The ends were a bit angled so I started by cutting them closer to square using the band saw.

The facing side has a white cast due to being coated with wax when stored about three years ago to slow the drying process and reduce cracking.

I recently equipped my saw with a carbide-tipped blade and now it cuts this thickness of wood with absolutely no problem.



Rendered octagonalish and mounted to the lathe






A bit more band saw action got the pie-shaped log piece to a reasonable facsimile of an octagon (with one particularly lumpy side).

I would need a faceplate attached for doing most of the turning but that needs a flat face. Unfortunately the ends were neither exactly square nor flat so the first step was to flatten the end, which I planned to do by turning it using the spur drive visible here.



Trimming off the more egregious lumps









I first trimmed off the big lump at one end to help with the balance and then I flattened the drive spur end so it could mate to a faceplate without any rocking.



Adding the faceplate










My 4" aluminum faceplate was carefully centered and then screwed on.



The turning composite







I (digitally) glued together the photos of the turning progress here.

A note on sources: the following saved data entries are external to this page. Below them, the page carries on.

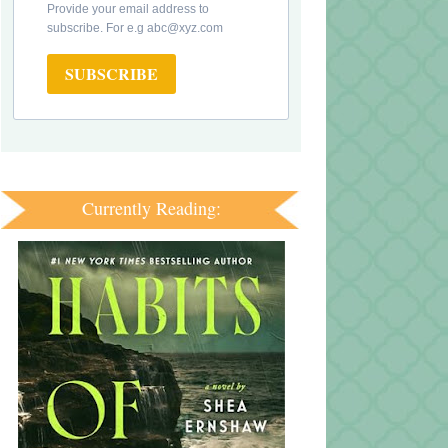
Provide your email address to
subscribe. For e.g abc@xyz.com
SUBSCRIBE
Currently Reading:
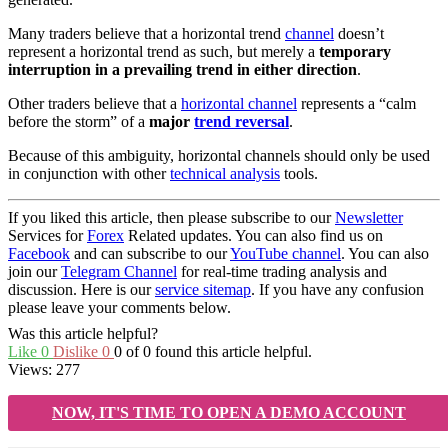
Many traders believe that a horizontal trend
channel
doesn’t
represent a horizontal trend as such, but merely a
temporary
interruption in a prevailing trend in either direction
.
Other traders believe that a
horizontal channel
represents a “calm
before the storm” of a
major
trend reversal
.
Because of this ambiguity, horizontal channels should only be used
in conjunction with other
technical analysis
tools.
If you liked this article, then please subscribe to our
Newsletter
Services for
Forex
Related updates. You can also find us on
Facebook
and can subscribe to our
YouTube channel
. You can also
join our
Telegram Channel
for real-time trading analysis and
discussion. Here is our
service sitemap
. If you have any confusion
please leave your comments below.
Was this article helpful?
Like
0
Dislike
0
0 of 0 found this article helpful.
Views:
277
NOW, IT'S TIME TO OPEN A DEMO ACCOUNT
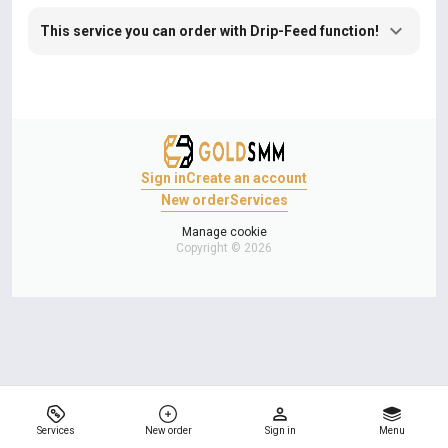
This service you can order with Drip-Feed function!
Sign in
Create an account
New order
Services
Manage cookie
Copyright © 2026
Services
New order
Sign in
Menu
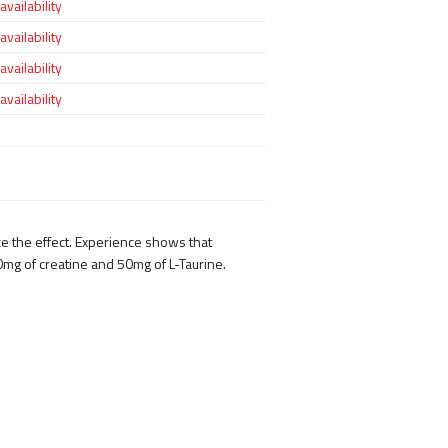
vailability
vailability
vailability
vailability
e the effect. Experience shows that
0mg of creatine and 50mg of L-Taurine.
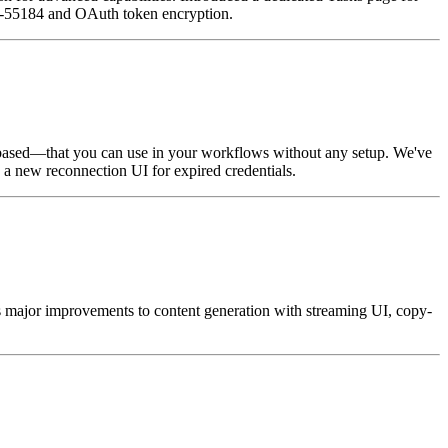
25-55184 and OAuth token encryption.
-based—that you can use in your workflows without any setup. We've
 a new reconnection UI for expired credentials.
s major improvements to content generation with streaming UI, copy-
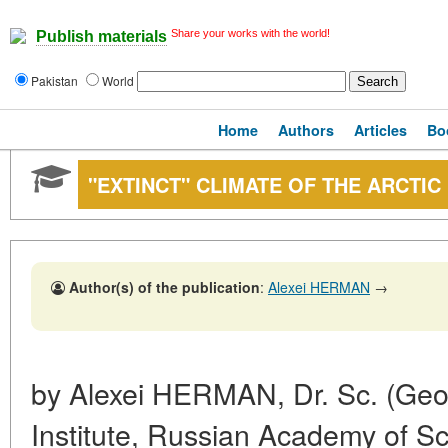
Share your works with the world!
Publish materials
Pakistan
World
Home
Authors
Articles
Bo
"EXTINCT" CLIMATE OF THE ARCTIC
Author(s) of the publication
:
Alexei HERMAN
→
by Alexei HERMAN, Dr. Sc. (Geol.
Institute, Russian Academy of S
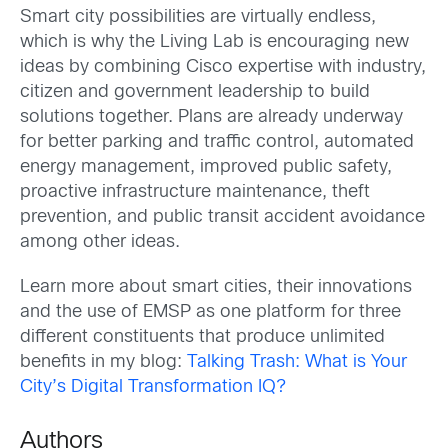
Smart city possibilities are virtually endless,
which is why the Living Lab is encouraging new
ideas by combining Cisco expertise with industry,
citizen and government leadership to build
solutions together. Plans are already underway
for better parking and traffic control, automated
energy management, improved public safety,
proactive infrastructure maintenance, theft
prevention, and public transit accident avoidance
among other ideas.
Learn more about smart cities, their innovations
and the use of EMSP as one platform for three
different constituents that produce unlimited
benefits in my blog:
Talking Trash: What is Your
City’s Digital Transformation IQ?
Authors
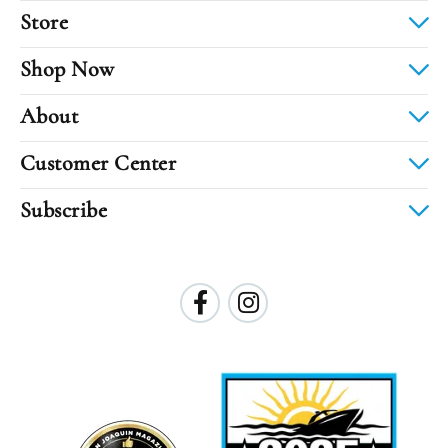
Store
Shop Now
About
Customer Center
Subscribe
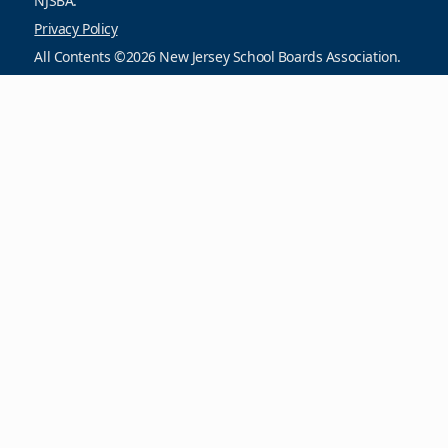
NJSBA.
Privacy Policy
All Contents ©2026 New Jersey School Boards Association.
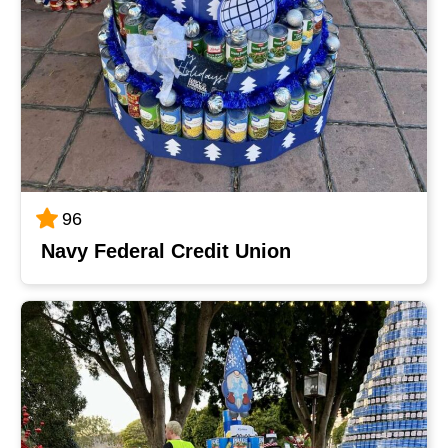
96
Navy Federal Credit Union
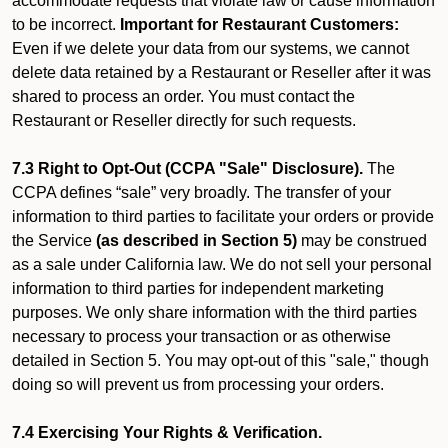
accommodate requests that violate law or cause information
to be incorrect.
Important for Restaurant Customers:
Even if we delete your data from our systems, we cannot
delete data retained by a Restaurant or Reseller after it was
shared to process an order. You must contact the
Restaurant or Reseller directly for such requests.
7.3 Right to Opt-Out (CCPA "Sale" Disclosure).
The
CCPA defines “sale” very broadly. The transfer of your
information to third parties to facilitate your orders or provide
the Service
(as described in Section 5)
may be construed
as a sale under California law. We do not sell your personal
information to third parties for independent marketing
purposes. We only share information with the third parties
necessary to process your transaction or as otherwise
detailed in Section 5. You may opt-out of this "sale," though
doing so will prevent us from processing your orders.
7.4 Exercising Your Rights & Verification.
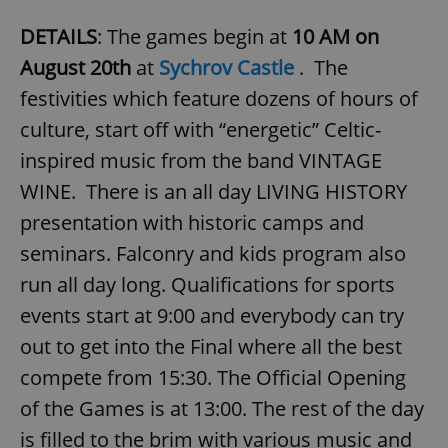
DETAILS
: The games begin at
10 AM on
August 20th
at
Sychrov Castle
. The
festivities which feature dozens of hours of
culture, start off with “energetic” Celtic-
inspired music from the band VINTAGE
WINE. There is an all day LIVING HISTORY
presentation with historic camps and
seminars. Falconry and kids program also
run all day long. Qualifications for sports
events start at 9:00 and everybody can try
out to get into the Final where all the best
compete from 15:30. The Official Opening
of the Games is at 13:00. The rest of the day
is filled to the brim with various music and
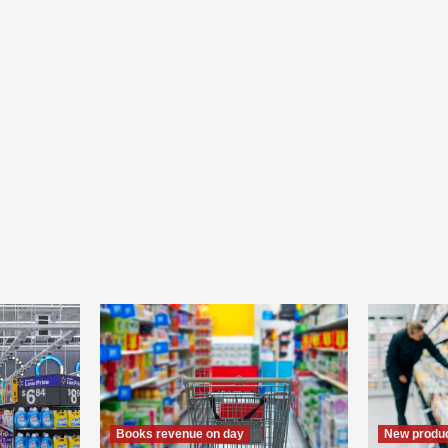
Books revenue on day
New produc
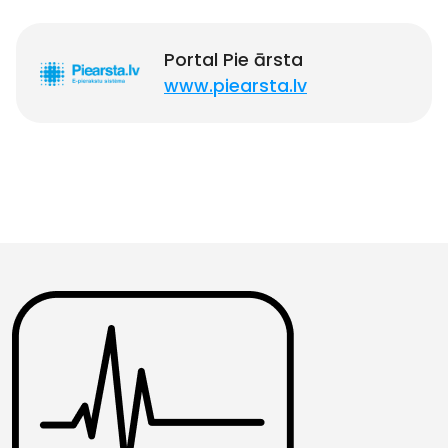
Portal Pie ārsta
www.piearsta.lv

I employed my usual technique of cutting slots to defined depths and then removing the excess wood and smoothing the resulting piece.



Hand-sanding the outside








Coulda used one more photo there...

Anyway, the lumpy shape of the last photo was evened out using scrapers and then I did some sanding to smooth off the surface.



Outside shape now satisfactory










That's the outside shape done.



A nice hollowing action shot










Then it was on to the hollowing.

I used my usual captured hollowing jig along with my new 2-wheel steady rest. Here I'm getting some good shavings off the inside at maybe one-third of the way into the vessel.



Curvey jig used to help sand the interior







I pronounced the hollowing complete when the walls were about 1/4" thick. Then the sandpaper came out to clean up the inside surface.

Here I'm using a previously-made jig to reach inside the vessel for sanding.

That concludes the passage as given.